It’s astonishing how much media attention has been given to the story of the Russian-American Jewish writer Masha Gessen and the Hannah Arendt Prize for Political Thought. Named in honour of the German Jewish political thinker Arendt, who’s best known for coining the phrase ‘banality of evil’ in her report of the 1961 trial of the Nazi war criminal Adolf Eichmann, the prize is awarded annually by the Heinrich Böll Foundation and the City of Bremen in Germany.
At the end of last year, it was announced that Gessen had been awarded the prize, only for it then to be reported that it had been withdrawn on account of an incendiary article Gessen had written for the New Yorker magazine. Eventually it transpired that the prize had not in fact been withdrawn, but merely that the prize ceremony had been downgraded.

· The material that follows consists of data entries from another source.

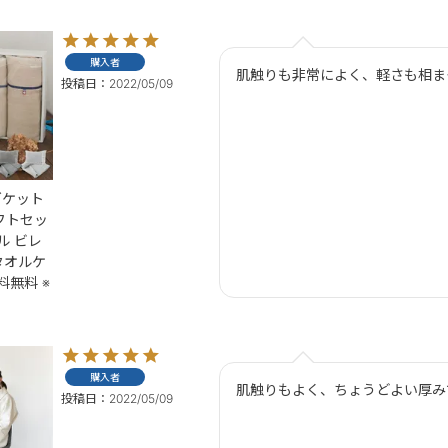
購入者
肌触りも非常によく、軽さも相ま
投稿日
2022/05/09
ゼケット
フトセッ
ル ビレ
タオルケ
料無料 ※
購入者
肌触りもよく、ちょうどよい厚み
投稿日
2022/05/09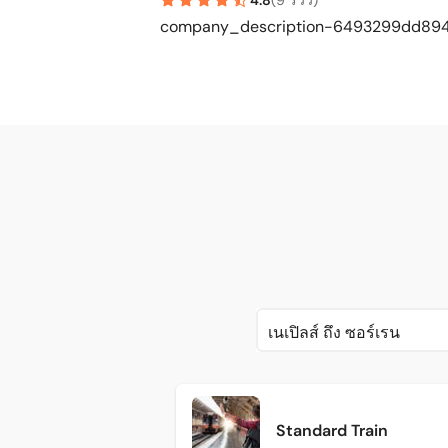
4.8
(
9 รีวิว
)
company_description-6493299dd89
เนเปิลส์ ถึง ซอร์เรน
Standard Train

Gessen then complained on Twitter that journalists hadn’t been contacting her to ask her about the story, which led to her being overwhelmed by media attention. Gessen, a LGBT campaigner who identifies as ‘non-binary’, characterised it as a free-speech issue, but wasn’t quite so keen on freedom of speech when it came to journalists’ reporting of it, because she insisted they refer to her by her chosen pronouns ‘they/them’ rather than by her biologically correct pronouns (‘she/her’). So not free speech, but ‘compelled speech’.
In one of the many interviews she’s since conducted, Gessen suggested that she’s the victim of a ‘new McCarthyism’.
Well, it’s a funny way of trying to repress her, by spreading her opinions all over the media. Gessen has herself described the episode as “an attempt to silence me that failed”.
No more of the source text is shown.